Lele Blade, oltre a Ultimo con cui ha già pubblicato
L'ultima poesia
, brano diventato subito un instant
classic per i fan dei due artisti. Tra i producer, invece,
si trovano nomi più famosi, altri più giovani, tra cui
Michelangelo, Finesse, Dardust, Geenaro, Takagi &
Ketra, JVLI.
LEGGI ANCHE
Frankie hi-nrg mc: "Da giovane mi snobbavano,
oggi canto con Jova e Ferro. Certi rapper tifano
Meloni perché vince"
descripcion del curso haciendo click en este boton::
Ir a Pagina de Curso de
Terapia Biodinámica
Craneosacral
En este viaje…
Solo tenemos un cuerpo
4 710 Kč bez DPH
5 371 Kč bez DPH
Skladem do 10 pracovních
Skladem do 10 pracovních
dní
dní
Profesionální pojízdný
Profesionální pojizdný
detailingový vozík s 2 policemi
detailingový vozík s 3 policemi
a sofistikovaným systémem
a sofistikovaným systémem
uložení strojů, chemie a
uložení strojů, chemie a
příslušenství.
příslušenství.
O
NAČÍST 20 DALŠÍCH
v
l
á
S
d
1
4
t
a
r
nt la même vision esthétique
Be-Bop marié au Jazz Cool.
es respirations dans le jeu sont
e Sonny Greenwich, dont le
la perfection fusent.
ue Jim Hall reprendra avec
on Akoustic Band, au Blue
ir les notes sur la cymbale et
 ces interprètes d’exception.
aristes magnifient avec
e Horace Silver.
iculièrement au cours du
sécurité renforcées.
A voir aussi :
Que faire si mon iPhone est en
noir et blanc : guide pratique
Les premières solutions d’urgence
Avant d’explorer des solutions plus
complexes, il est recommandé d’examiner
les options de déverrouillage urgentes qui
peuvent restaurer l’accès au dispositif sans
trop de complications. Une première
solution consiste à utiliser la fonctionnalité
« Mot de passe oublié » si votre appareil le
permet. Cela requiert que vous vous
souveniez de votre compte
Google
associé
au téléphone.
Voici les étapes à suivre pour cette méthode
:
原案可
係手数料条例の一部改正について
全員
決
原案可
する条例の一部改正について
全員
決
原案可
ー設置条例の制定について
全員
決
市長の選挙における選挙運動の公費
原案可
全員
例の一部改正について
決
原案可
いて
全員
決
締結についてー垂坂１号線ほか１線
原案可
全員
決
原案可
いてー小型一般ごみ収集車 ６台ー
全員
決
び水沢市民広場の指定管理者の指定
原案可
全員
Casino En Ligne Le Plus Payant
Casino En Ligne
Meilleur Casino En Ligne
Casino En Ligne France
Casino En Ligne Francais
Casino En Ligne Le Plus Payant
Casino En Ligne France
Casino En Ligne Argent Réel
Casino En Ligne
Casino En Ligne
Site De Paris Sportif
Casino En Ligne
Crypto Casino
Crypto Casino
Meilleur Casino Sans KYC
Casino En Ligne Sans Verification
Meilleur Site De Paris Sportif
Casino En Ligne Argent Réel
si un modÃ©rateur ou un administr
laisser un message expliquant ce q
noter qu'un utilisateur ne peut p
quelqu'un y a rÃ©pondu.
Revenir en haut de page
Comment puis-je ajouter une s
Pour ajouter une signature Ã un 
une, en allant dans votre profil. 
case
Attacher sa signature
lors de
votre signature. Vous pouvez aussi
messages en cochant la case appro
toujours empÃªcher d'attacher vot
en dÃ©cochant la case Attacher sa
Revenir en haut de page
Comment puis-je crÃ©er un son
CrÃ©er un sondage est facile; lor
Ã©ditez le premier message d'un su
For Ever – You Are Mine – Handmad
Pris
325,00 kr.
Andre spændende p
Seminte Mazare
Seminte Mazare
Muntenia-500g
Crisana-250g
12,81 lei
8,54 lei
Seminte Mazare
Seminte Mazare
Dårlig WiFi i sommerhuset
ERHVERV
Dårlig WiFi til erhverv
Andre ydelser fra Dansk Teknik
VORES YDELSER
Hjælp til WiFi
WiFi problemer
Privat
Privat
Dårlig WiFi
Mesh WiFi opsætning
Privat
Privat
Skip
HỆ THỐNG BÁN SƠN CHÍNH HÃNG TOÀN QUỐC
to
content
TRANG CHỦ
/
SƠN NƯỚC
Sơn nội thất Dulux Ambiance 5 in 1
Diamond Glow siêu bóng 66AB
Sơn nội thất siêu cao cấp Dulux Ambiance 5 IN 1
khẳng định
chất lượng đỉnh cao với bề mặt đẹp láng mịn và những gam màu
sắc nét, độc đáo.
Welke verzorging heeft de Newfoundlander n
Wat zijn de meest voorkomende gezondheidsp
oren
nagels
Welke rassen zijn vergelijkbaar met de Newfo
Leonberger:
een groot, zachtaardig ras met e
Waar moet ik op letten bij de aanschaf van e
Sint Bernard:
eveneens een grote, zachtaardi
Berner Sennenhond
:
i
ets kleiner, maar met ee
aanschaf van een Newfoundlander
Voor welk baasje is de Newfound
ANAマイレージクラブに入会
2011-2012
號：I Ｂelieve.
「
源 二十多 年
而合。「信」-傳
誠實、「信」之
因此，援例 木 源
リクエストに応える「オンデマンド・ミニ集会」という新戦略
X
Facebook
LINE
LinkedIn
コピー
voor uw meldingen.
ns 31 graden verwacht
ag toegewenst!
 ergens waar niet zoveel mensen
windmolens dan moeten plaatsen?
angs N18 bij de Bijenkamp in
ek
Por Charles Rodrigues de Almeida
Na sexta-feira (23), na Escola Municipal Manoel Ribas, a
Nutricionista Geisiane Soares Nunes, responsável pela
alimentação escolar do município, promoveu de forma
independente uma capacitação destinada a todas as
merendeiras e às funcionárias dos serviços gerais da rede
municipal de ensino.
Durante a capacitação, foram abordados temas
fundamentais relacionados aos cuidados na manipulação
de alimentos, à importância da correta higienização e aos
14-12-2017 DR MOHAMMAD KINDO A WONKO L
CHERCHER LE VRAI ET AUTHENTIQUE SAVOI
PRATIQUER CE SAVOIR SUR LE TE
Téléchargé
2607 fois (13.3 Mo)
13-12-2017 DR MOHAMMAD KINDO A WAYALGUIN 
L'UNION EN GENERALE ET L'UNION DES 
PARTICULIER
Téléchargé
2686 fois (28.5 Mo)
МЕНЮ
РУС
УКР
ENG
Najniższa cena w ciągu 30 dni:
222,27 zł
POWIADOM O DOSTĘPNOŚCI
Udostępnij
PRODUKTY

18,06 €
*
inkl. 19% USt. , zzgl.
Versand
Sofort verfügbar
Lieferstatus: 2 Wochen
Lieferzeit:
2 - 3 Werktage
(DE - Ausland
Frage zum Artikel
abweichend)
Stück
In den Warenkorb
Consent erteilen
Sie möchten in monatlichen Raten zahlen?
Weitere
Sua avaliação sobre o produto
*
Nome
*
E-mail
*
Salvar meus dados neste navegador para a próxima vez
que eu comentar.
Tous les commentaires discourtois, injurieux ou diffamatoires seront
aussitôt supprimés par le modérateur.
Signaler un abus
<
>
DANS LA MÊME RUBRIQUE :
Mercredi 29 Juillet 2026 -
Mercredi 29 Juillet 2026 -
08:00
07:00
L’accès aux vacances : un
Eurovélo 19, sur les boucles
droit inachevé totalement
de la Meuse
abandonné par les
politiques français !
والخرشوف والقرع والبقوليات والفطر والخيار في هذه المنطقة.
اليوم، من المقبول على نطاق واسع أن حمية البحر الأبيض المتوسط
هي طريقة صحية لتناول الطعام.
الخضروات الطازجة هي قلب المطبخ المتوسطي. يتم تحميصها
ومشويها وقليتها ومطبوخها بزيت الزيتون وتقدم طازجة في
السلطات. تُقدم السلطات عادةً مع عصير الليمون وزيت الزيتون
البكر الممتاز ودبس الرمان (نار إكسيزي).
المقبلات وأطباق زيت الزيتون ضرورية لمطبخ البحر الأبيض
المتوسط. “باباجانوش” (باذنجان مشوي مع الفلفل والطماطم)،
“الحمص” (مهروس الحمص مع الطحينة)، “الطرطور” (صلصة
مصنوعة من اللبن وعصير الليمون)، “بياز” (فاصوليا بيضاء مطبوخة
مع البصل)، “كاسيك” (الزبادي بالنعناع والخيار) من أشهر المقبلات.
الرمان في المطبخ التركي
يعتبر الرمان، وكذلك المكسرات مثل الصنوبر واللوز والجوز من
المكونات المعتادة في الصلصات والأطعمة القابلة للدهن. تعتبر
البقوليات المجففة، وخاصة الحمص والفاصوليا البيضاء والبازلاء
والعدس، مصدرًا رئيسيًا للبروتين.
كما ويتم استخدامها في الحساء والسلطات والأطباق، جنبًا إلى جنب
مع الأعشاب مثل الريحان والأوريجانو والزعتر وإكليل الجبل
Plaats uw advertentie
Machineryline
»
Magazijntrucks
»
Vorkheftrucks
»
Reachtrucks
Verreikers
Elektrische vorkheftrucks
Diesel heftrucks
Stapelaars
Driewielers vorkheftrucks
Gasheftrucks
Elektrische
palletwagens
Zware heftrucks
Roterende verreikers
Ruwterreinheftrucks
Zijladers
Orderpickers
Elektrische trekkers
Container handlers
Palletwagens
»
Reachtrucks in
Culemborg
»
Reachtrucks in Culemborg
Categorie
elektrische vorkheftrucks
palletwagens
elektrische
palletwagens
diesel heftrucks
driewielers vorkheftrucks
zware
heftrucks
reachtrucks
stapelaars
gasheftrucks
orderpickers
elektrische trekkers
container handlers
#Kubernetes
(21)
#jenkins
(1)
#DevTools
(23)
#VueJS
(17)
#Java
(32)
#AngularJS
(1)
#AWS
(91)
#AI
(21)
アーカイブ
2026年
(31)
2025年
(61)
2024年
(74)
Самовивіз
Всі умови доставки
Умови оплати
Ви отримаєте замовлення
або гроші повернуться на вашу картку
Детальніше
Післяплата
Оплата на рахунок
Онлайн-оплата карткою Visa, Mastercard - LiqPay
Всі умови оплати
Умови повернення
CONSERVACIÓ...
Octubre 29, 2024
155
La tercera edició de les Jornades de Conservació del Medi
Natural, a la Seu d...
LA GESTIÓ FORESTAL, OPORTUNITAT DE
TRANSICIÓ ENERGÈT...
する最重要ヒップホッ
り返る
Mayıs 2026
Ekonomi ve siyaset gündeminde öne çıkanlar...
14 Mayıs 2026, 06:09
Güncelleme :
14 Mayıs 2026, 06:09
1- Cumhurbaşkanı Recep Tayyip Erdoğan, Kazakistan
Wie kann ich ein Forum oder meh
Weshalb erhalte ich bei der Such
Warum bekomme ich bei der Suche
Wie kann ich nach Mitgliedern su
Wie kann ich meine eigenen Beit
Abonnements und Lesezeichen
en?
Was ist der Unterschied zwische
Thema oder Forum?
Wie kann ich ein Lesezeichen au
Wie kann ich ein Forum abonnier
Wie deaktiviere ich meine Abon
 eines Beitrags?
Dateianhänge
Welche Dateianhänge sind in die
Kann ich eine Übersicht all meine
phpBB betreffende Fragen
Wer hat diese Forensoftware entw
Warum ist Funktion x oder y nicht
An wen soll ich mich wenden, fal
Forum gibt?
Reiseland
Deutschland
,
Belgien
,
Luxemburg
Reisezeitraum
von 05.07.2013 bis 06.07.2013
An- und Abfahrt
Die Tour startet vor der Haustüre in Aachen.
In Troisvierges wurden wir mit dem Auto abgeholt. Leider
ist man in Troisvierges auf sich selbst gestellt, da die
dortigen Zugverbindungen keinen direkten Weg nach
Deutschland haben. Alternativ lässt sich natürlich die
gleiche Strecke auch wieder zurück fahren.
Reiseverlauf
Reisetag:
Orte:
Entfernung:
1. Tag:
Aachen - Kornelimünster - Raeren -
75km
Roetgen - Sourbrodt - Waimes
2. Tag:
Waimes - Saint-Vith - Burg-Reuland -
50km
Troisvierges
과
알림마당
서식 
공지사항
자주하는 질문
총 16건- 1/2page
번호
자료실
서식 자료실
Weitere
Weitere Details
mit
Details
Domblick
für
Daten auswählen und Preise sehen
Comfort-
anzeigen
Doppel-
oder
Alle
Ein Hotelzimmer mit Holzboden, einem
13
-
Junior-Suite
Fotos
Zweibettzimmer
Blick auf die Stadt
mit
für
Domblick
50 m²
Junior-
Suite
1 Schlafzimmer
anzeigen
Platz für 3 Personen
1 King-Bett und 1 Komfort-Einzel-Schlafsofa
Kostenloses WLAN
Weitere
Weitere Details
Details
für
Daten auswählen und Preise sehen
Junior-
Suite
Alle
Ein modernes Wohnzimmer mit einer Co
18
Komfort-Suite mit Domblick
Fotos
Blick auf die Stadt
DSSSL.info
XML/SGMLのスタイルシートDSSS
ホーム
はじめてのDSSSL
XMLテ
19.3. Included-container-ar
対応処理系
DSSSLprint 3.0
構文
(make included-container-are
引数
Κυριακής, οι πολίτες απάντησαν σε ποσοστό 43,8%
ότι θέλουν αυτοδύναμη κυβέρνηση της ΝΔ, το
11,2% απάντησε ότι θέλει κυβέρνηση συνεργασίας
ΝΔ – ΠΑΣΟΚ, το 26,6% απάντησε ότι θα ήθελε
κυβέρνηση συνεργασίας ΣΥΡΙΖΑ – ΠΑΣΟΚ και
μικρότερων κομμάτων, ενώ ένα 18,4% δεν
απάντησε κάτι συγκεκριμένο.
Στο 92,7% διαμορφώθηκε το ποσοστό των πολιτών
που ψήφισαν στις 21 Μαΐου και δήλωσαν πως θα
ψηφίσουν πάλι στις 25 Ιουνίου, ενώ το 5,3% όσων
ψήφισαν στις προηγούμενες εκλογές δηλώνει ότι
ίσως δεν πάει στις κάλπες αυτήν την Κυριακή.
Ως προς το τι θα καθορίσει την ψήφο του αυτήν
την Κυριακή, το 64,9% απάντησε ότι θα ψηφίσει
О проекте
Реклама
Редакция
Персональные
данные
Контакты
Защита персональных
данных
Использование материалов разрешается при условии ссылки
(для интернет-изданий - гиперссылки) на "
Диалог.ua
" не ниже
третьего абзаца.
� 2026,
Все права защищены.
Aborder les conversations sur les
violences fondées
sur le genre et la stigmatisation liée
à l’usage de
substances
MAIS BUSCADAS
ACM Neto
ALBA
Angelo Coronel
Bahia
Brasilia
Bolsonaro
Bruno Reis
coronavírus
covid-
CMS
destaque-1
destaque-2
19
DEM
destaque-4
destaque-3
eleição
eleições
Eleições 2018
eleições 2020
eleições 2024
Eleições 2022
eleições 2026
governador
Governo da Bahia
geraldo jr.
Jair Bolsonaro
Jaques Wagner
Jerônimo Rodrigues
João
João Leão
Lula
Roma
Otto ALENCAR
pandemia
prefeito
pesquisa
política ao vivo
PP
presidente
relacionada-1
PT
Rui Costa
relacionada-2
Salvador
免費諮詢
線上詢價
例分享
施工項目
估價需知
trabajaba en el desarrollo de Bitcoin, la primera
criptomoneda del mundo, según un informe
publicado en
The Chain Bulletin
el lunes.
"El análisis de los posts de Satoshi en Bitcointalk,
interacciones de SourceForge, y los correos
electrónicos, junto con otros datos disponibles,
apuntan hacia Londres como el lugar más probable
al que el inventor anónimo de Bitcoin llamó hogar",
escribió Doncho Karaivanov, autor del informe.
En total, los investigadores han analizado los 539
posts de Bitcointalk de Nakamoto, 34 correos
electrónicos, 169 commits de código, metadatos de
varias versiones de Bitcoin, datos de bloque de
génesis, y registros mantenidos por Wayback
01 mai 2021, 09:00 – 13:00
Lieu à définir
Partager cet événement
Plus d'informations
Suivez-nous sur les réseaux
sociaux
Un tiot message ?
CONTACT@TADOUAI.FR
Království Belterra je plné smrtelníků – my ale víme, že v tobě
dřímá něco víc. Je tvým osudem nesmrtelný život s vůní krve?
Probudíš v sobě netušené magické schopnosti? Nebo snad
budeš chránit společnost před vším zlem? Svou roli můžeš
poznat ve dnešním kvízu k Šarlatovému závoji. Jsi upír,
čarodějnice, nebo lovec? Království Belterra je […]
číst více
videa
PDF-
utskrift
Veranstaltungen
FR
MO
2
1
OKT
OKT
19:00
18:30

++++++++

- Work to complete
Using only the entries above, output the line with "HỆ THỐNG BÁN SƠN CHÍNH HÃNG TOÀN QUỐC", the line with "een groot, zachtaardig ras met e", and all lines between them, exactly as they stand.

- Response
HỆ THỐNG BÁN SƠN CHÍNH HÃNG TOÀN QUỐC
to
content
TRANG CHỦ
/
SƠN NƯỚC
Sơn nội thất Dulux Ambiance 5 in 1
Diamond Glow siêu bóng 66AB
Sơn nội thất siêu cao cấp Dulux Ambiance 5 IN 1
khẳng định
chất lượng đỉnh cao với bề mặt đẹp láng mịn và những gam màu
sắc nét, độc đáo.
Welke verzorging heeft de Newfoundlander n
Wat zijn de meest voorkomende gezondheidsp
oren
nagels
Welke rassen zijn vergelijkbaar met de Newfo
Leonberger:
een groot, zachtaardig ras met e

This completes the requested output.